ここには学者っぽい人たちがいて、オレの出した特異種に感嘆の声を上げていた。
「これはスゴいですぞ、姫様!」
その中でもいかにも実験中に爆発させそうな博士っぽいオジサンがフリーダに駆け寄った。
いや実際のところ四〇ぐらいか。
「えっ、何がですかマグダネル博士?」
本当に博士だった。
「すべてがです、姫様!」
「ちょ、マグダネル博士、ギルマスとしての威厳が消し飛ぶから、ネコちゃんの前で姫様はヤメてよ」
小声で博士を注意する。
「かしこまりました。ところでフリーダ様、こちらのマコト様を数日お借りしてもよろしいでしょうか?」
マグダネル博士がオレに迫る。
「みゃあ!」
オレはフリーダの後ろに隠れた。
「そんなのダメに決まってるでしょう!」
魔法カートに乗せられて再び走りだす。
「解剖されるかと思ったにゃん」
「流石にそれはないと思いたいけど」
不安の残る物言いにゃん。
○州都オパルス オパルス城 ゲストルーム
フリーダに送ってくれたオレが宿泊する部屋はベッドルームが三つもあるゲストルームだった。
最初のゲストルームも豪華だったが、こちらはその上を行く。
「「マコトさま!」」
ビッキーとチャスが駆け寄ってオレに抱きついた。
「にゃあ、ただいまにゃん」
通信の魔導具を使用中のハリエットは手を挙げて返事をした。
「ずいぶん話し込んでたみたいだね」
リーリはお菓子の器に入り込んでいた。
「にゃあ、アルボラ州の領主様がオレと同郷だってわかって話が盛り上がったにゃん」
ビッキーとチャスをくっつけたままソファーに座った。
「へえ、マコトと同郷なんだ」
「他にも三人いるらしいにゃん」
「ふーん、意外といるんだね」
「そうにゃん」
引っ掛かったのは、カズキとブラッドフィールド傭兵団の団長が倒した元宮廷魔導師の件だ。転生者同士の争いなんて考えなくてもヤバい。
いまのところ他の転生者とことを構える予定はないが、新参者が現れないとも限らない。可能性は考慮すべきか。

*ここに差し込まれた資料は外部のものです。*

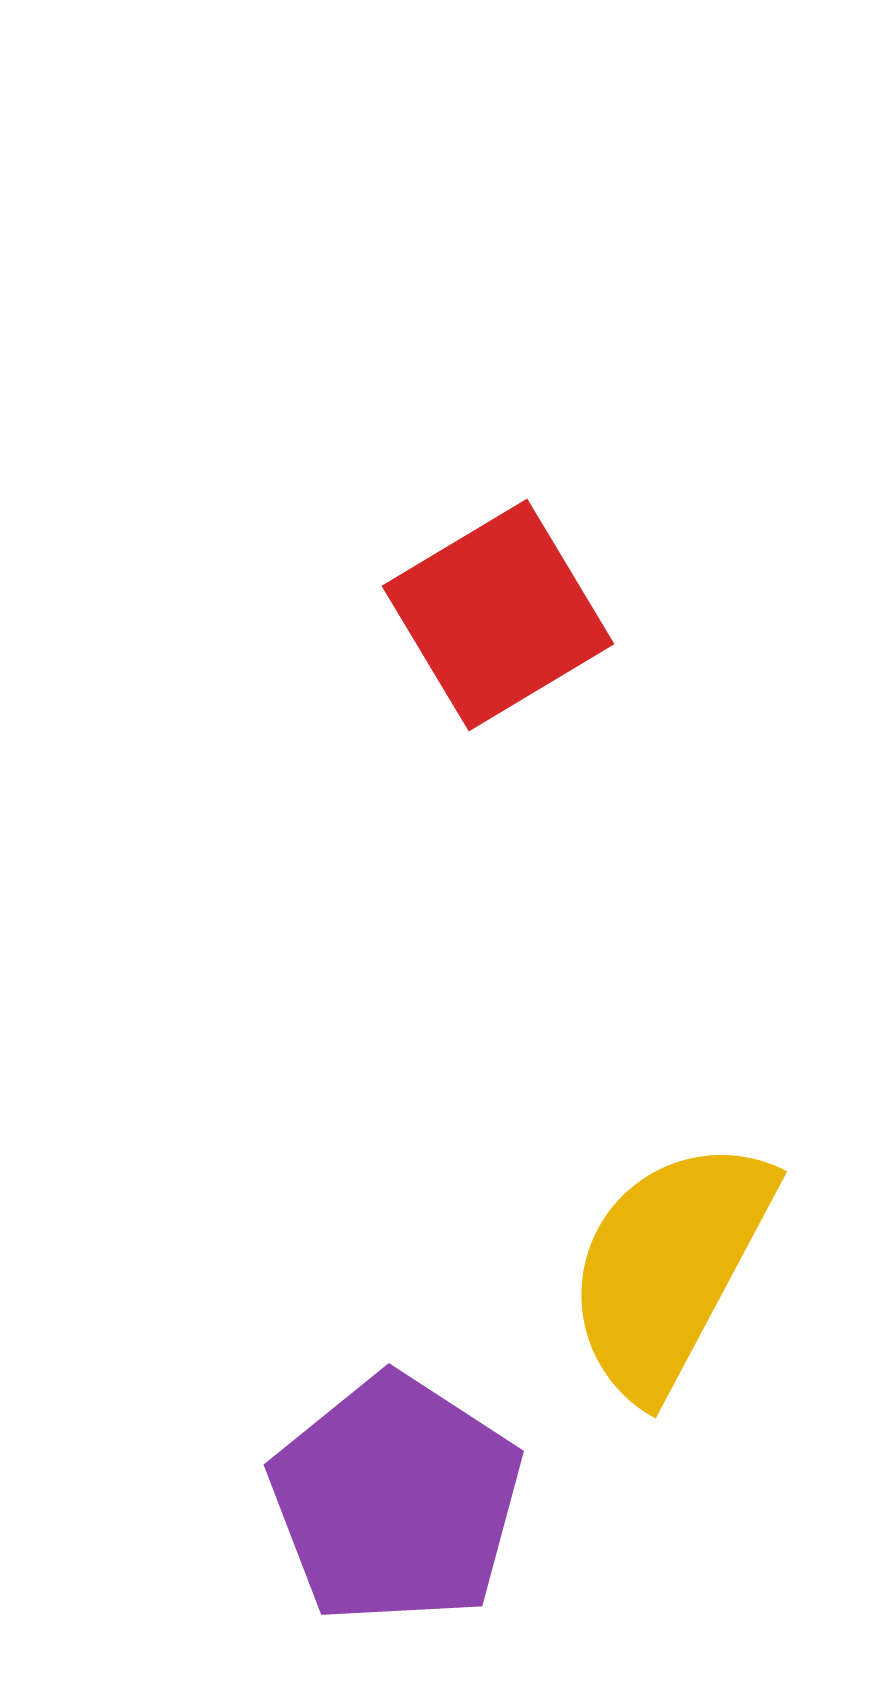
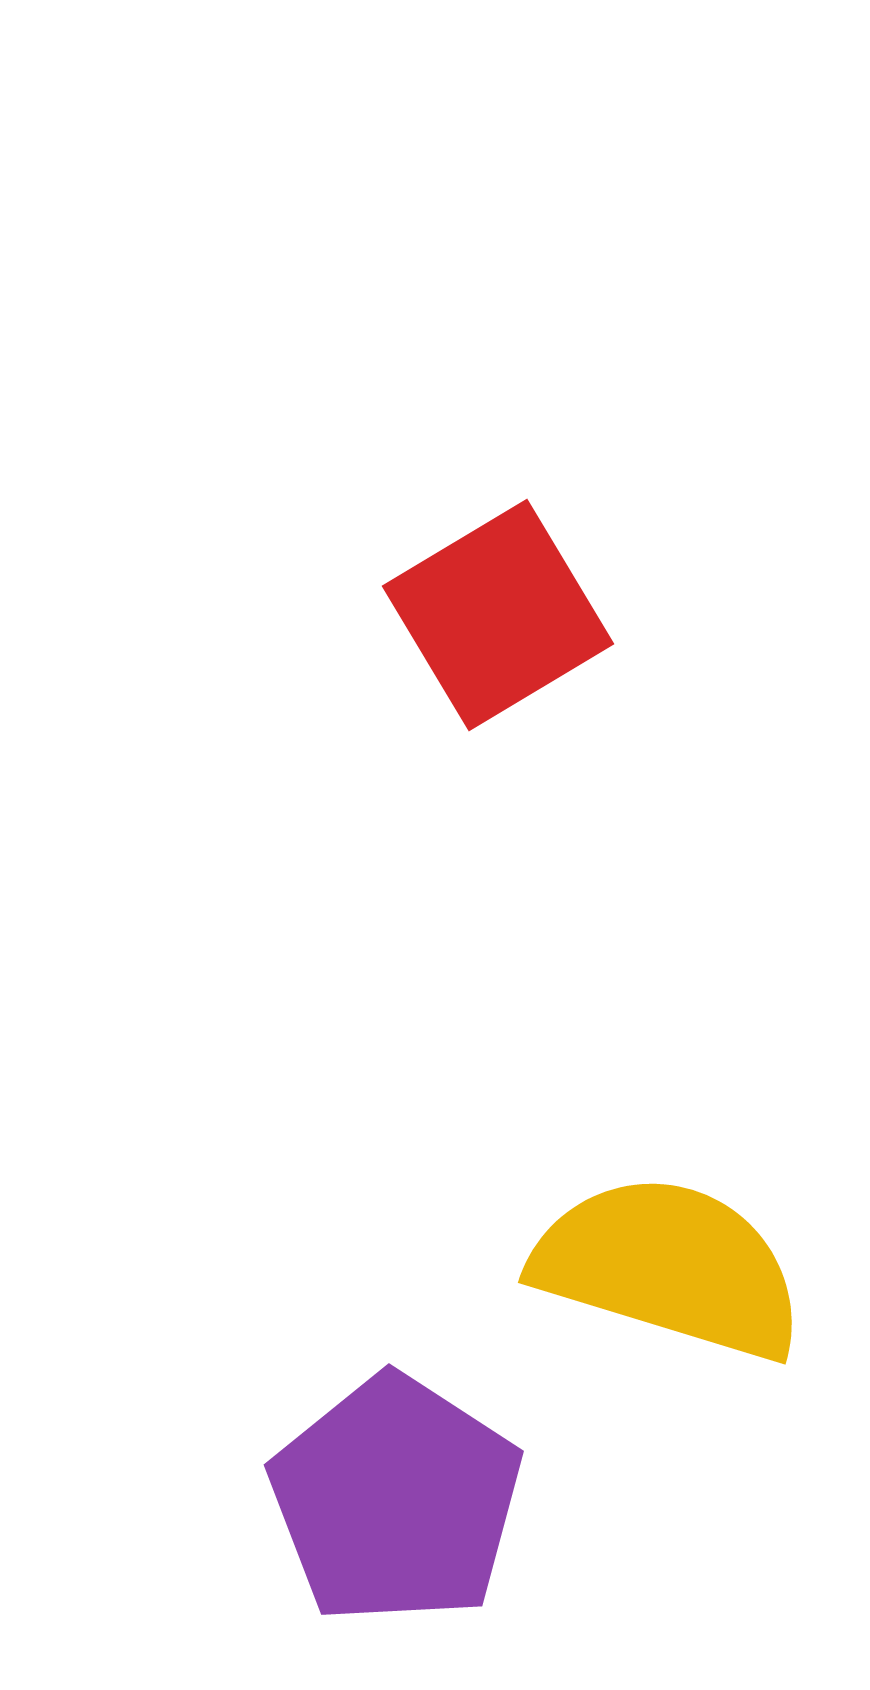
yellow semicircle: rotated 79 degrees clockwise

「それと時間が掛かったのは黒恐鳥の特異種の納品をしてたからにゃん」
「高く売れたの?」
「にゃあ、一羽、大金貨五〇〇枚で五〇羽いたから合計二五〇〇〇枚にゃん、手数料が一〇〇枚だからもらえるのは二四九〇〇枚にゃんね」
「二四九〇〇枚!?」
何かハリエットが口を開けてこっちを見てる。
「マコトはお金持ちだね」
「にゃあ、貯まる一方にゃん、少しは使わないとダメにゃんね」
しかし自分で何でも作れるのも問題だ。屋台の串焼きですら不味いこの世界では買い食いもおぼつかない。
「ここのお菓子は美味しいよ」
「そうにゃん?」
まだ残っていたクッキーを解析する。
「オレならもうちょっと甘さを抑えたいにゃんね」
手持ちの材料を使って格納空間で似たようなクッキーを焼いてみた。
それをお菓子の器に出す。
「焼きたてのクッキーって美味しいよね」
「「おいしい!」」
「これじゃお金は使わないよね」
カリカリ食べていたリーリに突っ込まれる。
「そもそもプリンキピウムからだと買いに行くのが面倒くさいにゃん」
さすがにあの通販の大企業も異世界には進出していない。
「だったら仕方ないよね」
「そうにゃん、仕方ないにゃん」
黒恐鳥の特異種の代金はともかく、魔石の売上を貯め込むのはこの国の経済的に仕方ないでは済まないかもしれない。